Dans l’enfer des violences conjugales réunionnaises

Le département français de l’océan Indien se caractérise par un tableau inquiétant des violences faites aux femmes, le plus souvent sous le toit conjugal.

La Réunion semble confrontée à ce qu’il conviendrait de qualifier d’épidémie de violences conjugales. Tant le phénomène a pris des proportions troublantes dans ce département d’outre-mer classé en novembre dernier, en deuxième position des territoires françaises les plus concernés.

Les chiffres dévoilés à cet effet par Le Monde dans une récente enquête, permettent de toucher du doigt l’ampleur du fléau. Ainsi, 3 654 victimes ont porté plainte en 2023, et une femme sur quatre sera victime de violences conjugales au cours de sa vie sur l’île, selon l’Observatoire réunionnais des violences faites aux femmes.

En 2024, deux féminicides ont endeuillé ce territoire de quelques 886 000 habitants, décrit par le journal comme prospère et au paisible vivre-ensemble. L’un des déterminants de cette violence endémique concerne une réalité sociale faite de dénuement et de précarité.

« Derrière les violences conjugales, on trouve la violence économique, qui laisse des femmes sans revenus, ni endroit où aller », confie au Monde, Marie-Eve Gauvin, une des nombreuses psychologues en première ligne contre la situation.
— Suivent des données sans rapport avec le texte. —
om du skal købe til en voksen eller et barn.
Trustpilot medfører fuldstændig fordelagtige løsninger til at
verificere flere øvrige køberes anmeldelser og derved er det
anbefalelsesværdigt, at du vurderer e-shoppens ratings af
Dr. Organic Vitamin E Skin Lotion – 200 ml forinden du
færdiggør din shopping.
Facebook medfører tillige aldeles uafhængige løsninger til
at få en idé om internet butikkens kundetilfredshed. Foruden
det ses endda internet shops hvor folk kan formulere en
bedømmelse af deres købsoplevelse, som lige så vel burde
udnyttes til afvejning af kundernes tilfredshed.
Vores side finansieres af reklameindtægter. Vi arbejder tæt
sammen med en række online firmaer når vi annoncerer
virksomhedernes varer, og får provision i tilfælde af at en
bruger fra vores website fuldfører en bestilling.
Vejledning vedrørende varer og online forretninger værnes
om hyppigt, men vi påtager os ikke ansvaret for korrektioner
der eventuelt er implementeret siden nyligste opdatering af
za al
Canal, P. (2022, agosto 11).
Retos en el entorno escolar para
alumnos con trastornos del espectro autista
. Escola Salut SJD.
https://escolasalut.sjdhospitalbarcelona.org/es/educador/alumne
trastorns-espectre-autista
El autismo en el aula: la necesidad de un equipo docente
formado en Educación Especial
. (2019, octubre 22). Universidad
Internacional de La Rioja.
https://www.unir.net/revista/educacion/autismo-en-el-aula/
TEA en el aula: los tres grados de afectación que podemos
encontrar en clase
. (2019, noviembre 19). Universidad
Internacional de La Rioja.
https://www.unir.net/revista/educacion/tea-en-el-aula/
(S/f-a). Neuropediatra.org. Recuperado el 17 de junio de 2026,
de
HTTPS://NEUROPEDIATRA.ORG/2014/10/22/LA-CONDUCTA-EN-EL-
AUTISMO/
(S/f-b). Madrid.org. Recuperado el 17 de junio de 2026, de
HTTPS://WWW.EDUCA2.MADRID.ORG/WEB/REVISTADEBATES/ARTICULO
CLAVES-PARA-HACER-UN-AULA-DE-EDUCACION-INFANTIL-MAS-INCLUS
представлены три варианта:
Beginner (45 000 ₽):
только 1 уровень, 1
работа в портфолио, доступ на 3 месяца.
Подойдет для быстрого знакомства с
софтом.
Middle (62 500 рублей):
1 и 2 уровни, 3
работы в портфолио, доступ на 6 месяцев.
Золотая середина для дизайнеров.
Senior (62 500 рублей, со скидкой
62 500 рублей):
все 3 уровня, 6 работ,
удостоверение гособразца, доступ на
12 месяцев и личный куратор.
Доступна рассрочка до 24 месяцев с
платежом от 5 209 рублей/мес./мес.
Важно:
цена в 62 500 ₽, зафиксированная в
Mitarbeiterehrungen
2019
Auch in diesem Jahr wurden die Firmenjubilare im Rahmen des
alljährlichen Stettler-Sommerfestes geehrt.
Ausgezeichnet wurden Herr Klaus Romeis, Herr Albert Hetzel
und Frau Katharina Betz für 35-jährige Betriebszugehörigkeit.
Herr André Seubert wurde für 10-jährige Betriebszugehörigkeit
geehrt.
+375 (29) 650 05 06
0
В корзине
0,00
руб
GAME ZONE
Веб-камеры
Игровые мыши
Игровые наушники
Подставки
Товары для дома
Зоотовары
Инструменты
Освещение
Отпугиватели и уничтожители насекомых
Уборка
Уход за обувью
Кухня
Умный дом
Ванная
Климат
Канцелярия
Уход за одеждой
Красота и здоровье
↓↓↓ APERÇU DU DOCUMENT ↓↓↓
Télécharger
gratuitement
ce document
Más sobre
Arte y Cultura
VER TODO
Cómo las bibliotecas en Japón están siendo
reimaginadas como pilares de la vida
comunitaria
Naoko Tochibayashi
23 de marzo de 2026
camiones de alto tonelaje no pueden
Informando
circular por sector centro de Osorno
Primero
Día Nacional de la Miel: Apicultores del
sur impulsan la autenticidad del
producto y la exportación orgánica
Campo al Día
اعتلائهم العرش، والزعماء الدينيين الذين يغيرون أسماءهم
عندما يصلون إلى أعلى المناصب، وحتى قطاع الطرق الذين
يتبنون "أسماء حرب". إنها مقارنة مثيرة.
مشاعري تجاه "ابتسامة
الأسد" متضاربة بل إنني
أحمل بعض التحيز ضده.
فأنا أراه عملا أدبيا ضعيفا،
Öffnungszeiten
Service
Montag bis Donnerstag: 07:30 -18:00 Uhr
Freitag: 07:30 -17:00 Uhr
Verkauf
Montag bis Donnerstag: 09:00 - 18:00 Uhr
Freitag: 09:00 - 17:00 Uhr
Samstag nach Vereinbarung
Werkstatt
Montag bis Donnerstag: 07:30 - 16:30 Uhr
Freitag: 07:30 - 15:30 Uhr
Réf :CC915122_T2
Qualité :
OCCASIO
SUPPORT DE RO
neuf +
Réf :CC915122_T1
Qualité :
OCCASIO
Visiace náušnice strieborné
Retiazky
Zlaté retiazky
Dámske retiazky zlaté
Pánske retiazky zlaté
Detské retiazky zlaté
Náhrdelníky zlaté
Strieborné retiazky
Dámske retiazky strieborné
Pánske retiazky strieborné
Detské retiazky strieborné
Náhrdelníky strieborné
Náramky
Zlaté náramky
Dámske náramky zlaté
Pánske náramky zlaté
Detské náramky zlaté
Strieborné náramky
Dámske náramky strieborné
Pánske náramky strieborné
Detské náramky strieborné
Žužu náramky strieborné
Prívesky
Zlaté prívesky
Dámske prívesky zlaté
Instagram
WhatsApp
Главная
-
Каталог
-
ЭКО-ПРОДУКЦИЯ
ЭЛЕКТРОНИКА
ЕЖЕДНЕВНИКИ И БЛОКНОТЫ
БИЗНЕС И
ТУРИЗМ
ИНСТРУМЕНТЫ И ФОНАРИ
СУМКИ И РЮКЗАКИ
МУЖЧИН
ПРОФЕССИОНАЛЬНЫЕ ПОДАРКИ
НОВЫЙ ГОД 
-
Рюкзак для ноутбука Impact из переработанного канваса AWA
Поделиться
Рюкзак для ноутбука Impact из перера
Le parcours des victimes, entre terreur et renaissance

Sous la houlette de l’Association réunionnaise pour l’aide juridique aux familles (Arajufa), cette spécialiste s’emploie quotidiennement à réparer les victimes de leur traumatisme. Un travail de longue haleine marquée par une explosion des sollicitations, passées notamment de 10 victimes rencontrées par semaine en 2007 à 30 désormais.

Lydie, 38 ans, soignante à l’hôpital, raconte son calvaire fait de coups, d’humiliations et de menaces de mort. Son récit illustre l’emprise graduelle exercée par son conjoint toxicomane, la conduisant à un état d’hypervigilance permanent.

« Je ne dormais jamais. Quand on ne peut même pas aller pisser sans que les enfants paniquent, cela devient l’enfer« , affirme celle qui dit avoir « fait le deuil » du père de ses enfants, après moult hésitations à accepter de l’aide par crainte pour des représailles.

Une chaîne judiciaire mobilisée, mais sous tension

La situation marquée des cas de multirécidivisme à l’instar de ce quadragénaire sorti de prison il y a 12 jours, mais déjà condamné à y retourner pour une durée supplémentaire de huit mois, pousse les pouvoirs publics à redoubler de vigilance.

La vice-procureure Carole Pantalacci décrit dans les colonnes du Monde, une permanence qui fonctionne comme un service d’urgence. « Une procédure qui dort, c’est dangereux », insiste-t-elle. Les forces de l’ordre ont reçu des consignes strictes : plus de simples mains courantes, mais des auditions systématiques.

Même si une victime souhaite retirer sa plainte, la procédure suit désormais son cours. Deux maisons d’accueil de jour ont ouvert fin 2023 et mi-2024, et deux autres sont prévues cette année. Mais les besoins restent immenses : hébergements d’urgence, psychologues en ville, centres spécialisés dans les syndromes traumatiques.